- Task inputs -
--- START ---
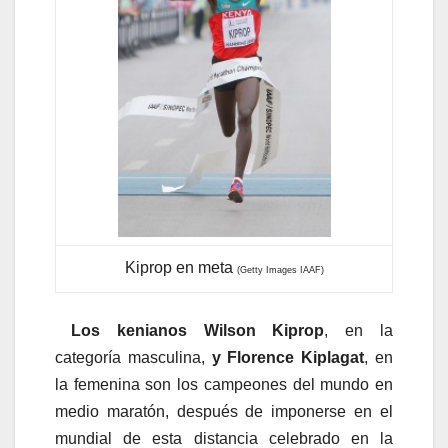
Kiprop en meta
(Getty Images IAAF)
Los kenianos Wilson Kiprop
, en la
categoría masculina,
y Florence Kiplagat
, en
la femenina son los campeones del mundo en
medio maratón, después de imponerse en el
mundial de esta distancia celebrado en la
--- END ---
--- START ---
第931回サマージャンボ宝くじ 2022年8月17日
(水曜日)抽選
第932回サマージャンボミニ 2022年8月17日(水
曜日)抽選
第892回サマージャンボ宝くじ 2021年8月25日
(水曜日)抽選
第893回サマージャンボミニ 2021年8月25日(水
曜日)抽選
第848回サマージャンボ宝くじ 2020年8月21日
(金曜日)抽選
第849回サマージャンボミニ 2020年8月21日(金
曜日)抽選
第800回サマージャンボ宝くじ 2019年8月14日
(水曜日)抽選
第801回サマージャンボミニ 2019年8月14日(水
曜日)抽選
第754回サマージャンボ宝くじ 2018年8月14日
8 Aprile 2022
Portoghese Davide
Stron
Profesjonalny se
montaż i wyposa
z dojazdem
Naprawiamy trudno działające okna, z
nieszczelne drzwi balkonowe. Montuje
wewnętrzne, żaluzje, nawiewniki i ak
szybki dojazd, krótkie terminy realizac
--- END ---
- Assigned task -
From the records above, copy only the lines starting with the line that holds "8 Aprile 2022" and going on through the line that holds "szybki dojazd, krótkie terminy realizac", exactly as written.

- Answer to this exercise -
8 Aprile 2022
Portoghese Davide
Stron
Profesjonalny se
montaż i wyposa
z dojazdem
Naprawiamy trudno działające okna, z
nieszczelne drzwi balkonowe. Montuje
wewnętrzne, żaluzje, nawiewniki i ak
szybki dojazd, krótkie terminy realizac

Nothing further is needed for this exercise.